Editor's note: ArtOrg Executive Director Dave Machacek writes about friend and artist, Zigmunds Priede, whose work is currently on display at the ArtOrg gallery through Saturday.
Zigmunds Priede came from his native Latvia to the small town of Judson, MN, after fleeing a war-torn Europe with his mother and sister. He became a student at the University of Minnesota and took a printmaking class. After he entered the printmaking studio, Priede said that he "never left."
After graduating, he and some friends drove to California in a blue 1954 Ford. Priede completed a graduate degree in art from Berkeley then headed for a job as a master printer near New York City at Universal Limited Art Editions on Long Island. He started as a master printer at Universal in 1962 and became art professor at the University of Minnesota a few years after that.
Priede traveled back and forth from the University to Universal during most of the 1960s and '70s and worked on some very famous projects with artists such as Jasper Johns, Robert Rauschenberg and James Rosenquist.

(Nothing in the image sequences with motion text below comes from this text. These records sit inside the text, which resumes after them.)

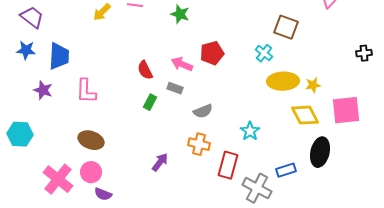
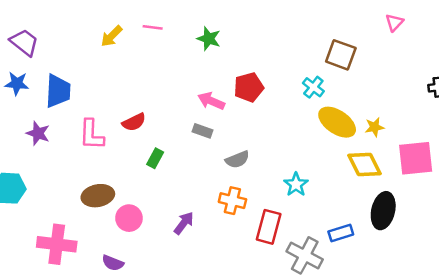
red semicircle: (145, 70) -> (134, 122), moved, turned -90
yellow ellipse: (283, 81) -> (337, 122), turned 36
green rectangle: (150, 102) -> (155, 158), moved
brown ellipse: (91, 140) -> (98, 196), turned -30
pink circle: (91, 172) -> (129, 218), moved
pink cross: (58, 179) -> (57, 244), turned -32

If one was to make a list of the most important American printed works, it is likely that Priede's name would be connected with it several times. Certainly the art market thought so in an 2008 Sotheby's auction when a set of 18 prints from Barnett Newman printed by Priede fetched more than $2 million.
He was an excellent teacher and inspired many of his students to great art careers. His connections at Universal allowed him to challenge many of the students to become respected artists and master printers. John Lund, who now prints exclusively for Jasper Johns, told me about an interesting experience with Priede. It seems that Lund had but a few credits to complete for his art degree at the University of Minnesota—John also attended St. Olaf College for two years—when he bumped into Priede on the Twin Cities campus. Lund said that Priede told him to forget about the degree and get to Universal next week; John's first project was printing for Helen Frankenthaler.

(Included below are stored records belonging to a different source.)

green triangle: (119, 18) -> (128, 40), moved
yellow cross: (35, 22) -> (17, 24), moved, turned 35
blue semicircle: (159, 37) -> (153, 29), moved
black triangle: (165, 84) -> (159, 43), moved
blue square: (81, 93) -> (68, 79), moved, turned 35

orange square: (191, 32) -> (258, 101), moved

Many of Priede's students went to New York to pursue art and printmaking careers. Sometimes people talk of magical times when wonderful and special things occurred. The print shop at the University of Minnesota must have been quite a place in the late '60s and early '70s—a place of learning, creativity and fun. Priede was at the center of this art and printmaking renaissance.

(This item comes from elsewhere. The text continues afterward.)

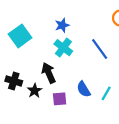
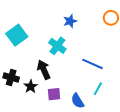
blue star: (62, 25) -> (70, 21), moved
blue line: (100, 49) -> (92, 64), moved, turned -30
blue semicircle: (84, 89) -> (78, 101), moved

He is famous for inspiring artists as printmaker and for his time as a teacher. However, Priede's own art is what drives him today. His current exhibit is titled "Time Revealed" and contains 17 new works. One particular group of mixed media works started as large lithographic prints, made on huge 4-inch think stones at the University in about 1975. He put those prints in storage for 35 years, only to take them out in 2010 to complete them. Priede explained that his life had to continue and progress in order to be able to finish them. Hence the title of the exhibit, "Time Revealed."